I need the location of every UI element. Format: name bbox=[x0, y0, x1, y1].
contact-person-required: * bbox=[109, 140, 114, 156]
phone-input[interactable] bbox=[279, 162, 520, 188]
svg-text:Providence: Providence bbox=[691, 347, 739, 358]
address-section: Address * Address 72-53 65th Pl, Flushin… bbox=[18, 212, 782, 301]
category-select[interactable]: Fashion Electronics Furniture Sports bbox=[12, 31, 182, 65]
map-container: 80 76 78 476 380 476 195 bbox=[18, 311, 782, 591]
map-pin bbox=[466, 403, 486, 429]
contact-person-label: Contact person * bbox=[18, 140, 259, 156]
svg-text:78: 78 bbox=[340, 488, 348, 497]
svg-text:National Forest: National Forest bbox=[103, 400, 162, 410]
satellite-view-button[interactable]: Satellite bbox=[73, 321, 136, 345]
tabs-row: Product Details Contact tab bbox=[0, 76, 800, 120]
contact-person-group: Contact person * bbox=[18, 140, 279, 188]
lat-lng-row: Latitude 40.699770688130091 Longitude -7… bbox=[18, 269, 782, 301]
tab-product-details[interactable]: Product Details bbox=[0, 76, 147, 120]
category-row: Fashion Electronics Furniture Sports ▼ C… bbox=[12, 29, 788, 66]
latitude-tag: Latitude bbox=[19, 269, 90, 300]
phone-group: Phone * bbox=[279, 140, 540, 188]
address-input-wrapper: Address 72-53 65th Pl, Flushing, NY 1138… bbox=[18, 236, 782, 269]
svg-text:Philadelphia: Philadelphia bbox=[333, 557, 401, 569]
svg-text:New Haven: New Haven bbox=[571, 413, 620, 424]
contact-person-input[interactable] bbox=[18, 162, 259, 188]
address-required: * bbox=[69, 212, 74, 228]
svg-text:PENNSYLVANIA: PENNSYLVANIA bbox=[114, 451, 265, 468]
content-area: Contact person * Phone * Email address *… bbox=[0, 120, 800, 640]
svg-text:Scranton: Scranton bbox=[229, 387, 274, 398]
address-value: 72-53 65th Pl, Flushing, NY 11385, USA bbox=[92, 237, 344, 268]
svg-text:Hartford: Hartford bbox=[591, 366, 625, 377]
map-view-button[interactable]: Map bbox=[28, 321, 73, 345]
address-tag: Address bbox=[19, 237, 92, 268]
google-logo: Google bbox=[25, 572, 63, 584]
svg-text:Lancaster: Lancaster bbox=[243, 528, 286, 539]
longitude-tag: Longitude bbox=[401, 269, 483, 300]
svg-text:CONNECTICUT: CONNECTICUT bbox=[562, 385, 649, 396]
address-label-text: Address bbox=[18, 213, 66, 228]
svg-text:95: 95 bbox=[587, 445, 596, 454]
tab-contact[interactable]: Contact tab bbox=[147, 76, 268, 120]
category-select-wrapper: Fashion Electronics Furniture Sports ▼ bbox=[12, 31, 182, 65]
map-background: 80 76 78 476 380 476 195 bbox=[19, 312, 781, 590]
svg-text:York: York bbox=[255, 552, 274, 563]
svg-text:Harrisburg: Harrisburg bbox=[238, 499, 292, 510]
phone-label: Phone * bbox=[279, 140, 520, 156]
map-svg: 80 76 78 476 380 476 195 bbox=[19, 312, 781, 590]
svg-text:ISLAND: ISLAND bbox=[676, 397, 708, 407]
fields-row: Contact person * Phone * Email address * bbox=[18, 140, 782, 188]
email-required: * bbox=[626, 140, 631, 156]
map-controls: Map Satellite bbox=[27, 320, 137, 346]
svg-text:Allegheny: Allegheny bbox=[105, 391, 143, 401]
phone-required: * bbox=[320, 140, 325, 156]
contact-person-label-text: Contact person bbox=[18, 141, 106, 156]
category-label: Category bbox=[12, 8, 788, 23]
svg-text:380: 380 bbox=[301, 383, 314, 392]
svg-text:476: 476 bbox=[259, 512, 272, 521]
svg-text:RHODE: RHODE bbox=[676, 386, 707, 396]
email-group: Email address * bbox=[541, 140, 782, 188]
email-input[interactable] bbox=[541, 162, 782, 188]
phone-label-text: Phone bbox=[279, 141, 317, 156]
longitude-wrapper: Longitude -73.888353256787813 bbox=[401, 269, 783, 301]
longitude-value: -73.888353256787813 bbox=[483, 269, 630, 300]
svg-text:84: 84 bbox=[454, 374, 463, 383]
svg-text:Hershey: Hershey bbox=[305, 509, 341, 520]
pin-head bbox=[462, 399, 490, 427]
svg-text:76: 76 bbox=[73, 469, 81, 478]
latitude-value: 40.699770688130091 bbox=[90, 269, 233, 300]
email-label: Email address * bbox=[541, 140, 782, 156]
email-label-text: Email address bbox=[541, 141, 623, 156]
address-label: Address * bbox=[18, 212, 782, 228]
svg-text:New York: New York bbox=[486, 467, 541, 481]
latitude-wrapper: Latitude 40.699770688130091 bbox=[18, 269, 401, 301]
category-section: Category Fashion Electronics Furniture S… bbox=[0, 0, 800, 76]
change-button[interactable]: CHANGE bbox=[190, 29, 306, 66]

_WHAT TO PRODUCE_
In the data above, how many lines hold the string "section"? Give the number by itself.

_RESULT OF THE EXERCISE_
2